We want to run back or begin the new.  I constantly want to run back to my church role, where I knew how my week worked, knew I had money and accommodation, a team to work with.  I constantly want to run forward and plant a church, or exciting mission project.  But the call is to remain in the liminal.  Because it is in the liminal that God transforms and it is out of the liminal the new is born.  In liminal space, Joseph loses his identity as favourite son and becomes redeemer of his people.  Ruth loses her identity as a Moabite and becomes part of the genealogy of Jesus.  Paul, blinded, loses his role as chief church persecutor and becomes great church planter.   It is in the liminal we are transformed and the new is then born for us. 

So how do we stay in the liminal if it is so scary and our natural instinct is to run back or forward.  Four thoughts:

1). Stillness. When you are flying from one trapeze to the other the posture needed is of absolute stillness – so that you are easy to catch.  The same is true with God. Stillness. Living life like a Swing, the further back into intimacy with God the more able to join in the mission of God. 

2). DNA. Coldplay as well as talking about trapezes mention that we are a comma not a full stop.  As we spend time looking at who we are as community, celebrating all God has done, the future is born with that same DNA but in new creative ways. 

3). Communities of discernment. The most important learning as we missionally listen was to learn to come to God with empty hands rather than full hands.  Too often we come with our ideas and plans and ask God to bless them.  Liminal space is admitting we do not have a clue what we are doing and together as community coming with empty hands asking God to show us the new. 

4).
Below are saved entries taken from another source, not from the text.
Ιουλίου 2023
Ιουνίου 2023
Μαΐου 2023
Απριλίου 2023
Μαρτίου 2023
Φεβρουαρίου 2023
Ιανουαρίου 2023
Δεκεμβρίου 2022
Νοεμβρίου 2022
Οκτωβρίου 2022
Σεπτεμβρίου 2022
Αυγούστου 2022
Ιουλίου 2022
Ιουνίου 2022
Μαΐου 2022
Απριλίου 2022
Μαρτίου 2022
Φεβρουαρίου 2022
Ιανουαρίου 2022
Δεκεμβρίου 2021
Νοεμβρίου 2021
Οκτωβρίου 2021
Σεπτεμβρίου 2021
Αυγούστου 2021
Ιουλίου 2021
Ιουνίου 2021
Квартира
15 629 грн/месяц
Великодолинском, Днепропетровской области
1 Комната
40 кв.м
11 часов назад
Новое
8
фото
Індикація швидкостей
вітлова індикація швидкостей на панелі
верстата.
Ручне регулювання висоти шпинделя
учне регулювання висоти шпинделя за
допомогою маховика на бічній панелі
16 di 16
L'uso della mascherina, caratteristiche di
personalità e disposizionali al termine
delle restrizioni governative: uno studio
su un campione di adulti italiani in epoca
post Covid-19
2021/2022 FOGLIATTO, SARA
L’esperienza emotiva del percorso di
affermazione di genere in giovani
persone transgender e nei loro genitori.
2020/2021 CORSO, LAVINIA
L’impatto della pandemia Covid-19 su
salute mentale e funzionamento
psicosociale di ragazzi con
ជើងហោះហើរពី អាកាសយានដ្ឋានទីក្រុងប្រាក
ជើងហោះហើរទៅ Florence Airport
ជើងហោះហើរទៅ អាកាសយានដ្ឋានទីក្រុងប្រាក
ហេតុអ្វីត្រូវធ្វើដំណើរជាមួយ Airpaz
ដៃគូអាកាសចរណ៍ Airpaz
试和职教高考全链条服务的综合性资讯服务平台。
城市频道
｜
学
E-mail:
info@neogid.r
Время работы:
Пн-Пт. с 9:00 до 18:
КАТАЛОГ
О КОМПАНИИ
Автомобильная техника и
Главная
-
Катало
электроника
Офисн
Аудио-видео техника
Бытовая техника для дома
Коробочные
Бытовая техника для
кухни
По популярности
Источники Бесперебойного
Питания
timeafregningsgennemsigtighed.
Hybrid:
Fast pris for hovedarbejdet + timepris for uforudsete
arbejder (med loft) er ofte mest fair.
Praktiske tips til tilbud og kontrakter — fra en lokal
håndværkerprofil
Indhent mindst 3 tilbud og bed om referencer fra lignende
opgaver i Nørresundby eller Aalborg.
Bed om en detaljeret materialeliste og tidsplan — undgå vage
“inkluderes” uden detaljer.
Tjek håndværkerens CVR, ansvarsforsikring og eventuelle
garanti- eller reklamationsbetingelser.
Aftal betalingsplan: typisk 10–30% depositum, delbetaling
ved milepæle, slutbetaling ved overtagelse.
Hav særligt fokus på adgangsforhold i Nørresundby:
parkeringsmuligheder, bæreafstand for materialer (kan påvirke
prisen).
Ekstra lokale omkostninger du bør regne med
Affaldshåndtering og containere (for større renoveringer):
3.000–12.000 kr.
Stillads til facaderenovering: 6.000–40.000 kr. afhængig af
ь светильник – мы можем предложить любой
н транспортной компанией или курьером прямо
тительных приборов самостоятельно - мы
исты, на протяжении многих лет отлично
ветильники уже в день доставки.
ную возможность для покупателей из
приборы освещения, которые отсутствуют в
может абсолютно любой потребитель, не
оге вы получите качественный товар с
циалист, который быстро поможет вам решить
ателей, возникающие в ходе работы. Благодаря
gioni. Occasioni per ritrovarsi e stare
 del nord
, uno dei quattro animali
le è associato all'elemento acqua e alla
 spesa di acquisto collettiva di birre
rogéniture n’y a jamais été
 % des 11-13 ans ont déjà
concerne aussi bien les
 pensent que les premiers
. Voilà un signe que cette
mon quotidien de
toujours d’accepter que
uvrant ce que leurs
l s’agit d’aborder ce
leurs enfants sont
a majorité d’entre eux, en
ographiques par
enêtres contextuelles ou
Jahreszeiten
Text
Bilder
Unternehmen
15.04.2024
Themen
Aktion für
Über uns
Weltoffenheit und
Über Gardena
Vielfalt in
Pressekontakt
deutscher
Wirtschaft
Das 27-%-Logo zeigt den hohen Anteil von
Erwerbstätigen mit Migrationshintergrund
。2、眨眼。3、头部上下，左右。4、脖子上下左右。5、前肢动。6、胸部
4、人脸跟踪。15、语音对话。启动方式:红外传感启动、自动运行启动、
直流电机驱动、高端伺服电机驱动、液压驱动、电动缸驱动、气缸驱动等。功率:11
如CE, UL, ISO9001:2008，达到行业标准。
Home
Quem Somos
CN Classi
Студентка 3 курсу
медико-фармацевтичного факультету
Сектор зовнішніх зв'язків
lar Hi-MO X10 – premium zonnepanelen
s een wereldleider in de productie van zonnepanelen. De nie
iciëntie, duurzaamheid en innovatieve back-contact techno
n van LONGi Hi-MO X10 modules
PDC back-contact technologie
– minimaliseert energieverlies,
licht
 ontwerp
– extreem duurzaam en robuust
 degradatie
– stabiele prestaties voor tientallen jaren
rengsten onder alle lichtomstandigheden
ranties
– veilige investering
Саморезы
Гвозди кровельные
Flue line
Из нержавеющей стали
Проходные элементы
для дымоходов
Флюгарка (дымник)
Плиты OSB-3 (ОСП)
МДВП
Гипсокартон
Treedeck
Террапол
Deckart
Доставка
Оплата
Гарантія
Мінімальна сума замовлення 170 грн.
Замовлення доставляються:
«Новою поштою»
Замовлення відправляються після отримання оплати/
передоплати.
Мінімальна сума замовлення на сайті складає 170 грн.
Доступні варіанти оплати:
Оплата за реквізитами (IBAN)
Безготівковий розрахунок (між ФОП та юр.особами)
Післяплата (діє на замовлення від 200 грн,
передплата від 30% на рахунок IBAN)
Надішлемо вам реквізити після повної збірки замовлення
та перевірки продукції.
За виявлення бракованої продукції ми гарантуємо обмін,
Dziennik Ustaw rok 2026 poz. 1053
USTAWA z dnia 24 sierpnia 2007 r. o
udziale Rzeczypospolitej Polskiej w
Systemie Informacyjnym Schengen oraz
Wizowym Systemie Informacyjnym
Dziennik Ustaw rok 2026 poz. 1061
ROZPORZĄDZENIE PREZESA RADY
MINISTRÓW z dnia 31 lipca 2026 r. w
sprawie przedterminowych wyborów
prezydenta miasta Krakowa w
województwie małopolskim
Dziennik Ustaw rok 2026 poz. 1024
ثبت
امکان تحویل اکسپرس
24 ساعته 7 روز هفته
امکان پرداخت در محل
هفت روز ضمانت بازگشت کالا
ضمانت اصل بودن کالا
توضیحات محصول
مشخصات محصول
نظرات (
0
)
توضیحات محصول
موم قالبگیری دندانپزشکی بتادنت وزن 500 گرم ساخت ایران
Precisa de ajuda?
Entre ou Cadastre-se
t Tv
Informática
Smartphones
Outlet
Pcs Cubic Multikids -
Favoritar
Worship. Liminal space, like all times, is a time for worship.  IT is as we worship that we are transformed and we get the opportunity to witness to our great God.  As we live lives of worship, the invitations come form our communities, and the new becomes clear.

When we began missionally listening, we believed that something new was on the horizon.  What we have learnt is that it is the liminal space that transformation takes place and outcomes beyond your imagining come about supernaturally.  May you embrace liminality (as scary as it is), and may God do beyond your imagining where you live, and the communities you serve.